SENIGALLIA – Poca acqua, in senso metaforico, quella passata sotto i ponti di Senigallia per quanto riguarda la sanità pubblica. Lo afferma il comitato per la difesa dell’ospedale cittadino: delle tante promesse “sparate” da giugno 2017 a oggi, si è concretizzato ben poco se si considera che ad averle annunciate erano stati il primo cittadino Mangialardi, l’assessore alla sanità Girolametti e il presidente della commissione sanità regionale Volpini.
Era stato infatti detto che Senigallia e la sua vallata del Misa-Nevola avevano già pagato prezzi altissimi con la chiusura dei vari ospedali territoriali per permettere la riorganizzazione sanitaria regionale e che non sarebbe state accettate altre manovre lesive della situazione attuale. Addirittura Girolametti aveva annunciato le proprie dimissioni in caso l’Utic fosse stato smantellato.
«Se, come impongono i dettami Ministeriali vanno ottimizzati i servizi in base ai volumi di attività, alla morfologia e demografia del territorio – si chiedono i referenti del Comitato – perché in Area Vasta 2 continuiamo ad assistere a investimenti per l’ambito riabilitativo nel nostro ospedale a scapito della gestione delle problematiche acute?»
Così infatti viene letta la trasformazione della cardiologia in riabilitativa, così come la nuova unità operativa di fisiatria, quella di otorinolaringoiatria che non è messa in condizione di espletare attività operatoria, il depotenziamento del laboratorio analisi, la mancanza di risonanza magnetica e la tac che funziona a giorni alterni.
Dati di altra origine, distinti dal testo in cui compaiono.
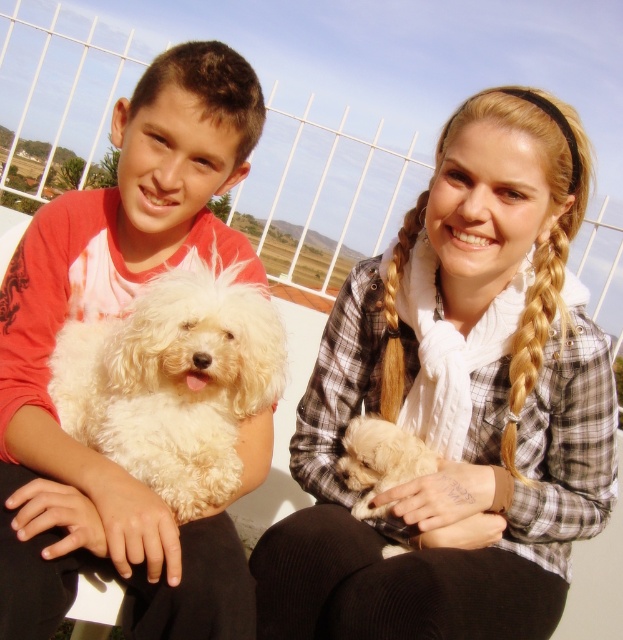 You are trying to decide whether to place a new accessory on the plaid shirt at center or the white fluffy dog at left. Based on their positions in the image, which one is located lower?

The plaid shirt at center is positioned under the white fluffy dog at left, so the plaid shirt at center is lower.

You are a photographer trying to capture a closeup of the blonde braided hair at upper right and the golden braided hair at upper right. Which one is located to the right side of the other?

The blonde braided hair at upper right is positioned on the right side of golden braided hair at upper right.

What is the 2D coordinate of the blonde braided hair at upper right?

The 2D coordinate of the blonde braided hair at upper right is at point (535, 330).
«Non si è contrari alle riorganizzazioni che rendono più sostenibile ed equo il sistema sanitario regionale ma le scelte devono essere sensate eque e oculate perché ne va della salute dei cittadini. Quindi smettetela di smantellare i reparti per acuti del nostro ospedale e opponetevi alla lenta trasformazione del nostro presidio in un futuro ospedale ad indirizzo riabilitativo».